(Records excerpted from a collection)
____
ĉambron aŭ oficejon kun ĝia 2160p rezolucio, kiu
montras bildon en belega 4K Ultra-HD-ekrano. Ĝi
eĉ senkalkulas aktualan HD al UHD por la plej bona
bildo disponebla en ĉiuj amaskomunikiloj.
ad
____
*Activity*:
Write down only the closing run of lines: the one containing "eĉ senkalkulas aktualan" and every line after it to the end of the entries, exactly.

*Answer to the exercise*:
eĉ senkalkulas aktualan HD al UHD por la plej bona
bildo disponebla en ĉiuj amaskomunikiloj.
ad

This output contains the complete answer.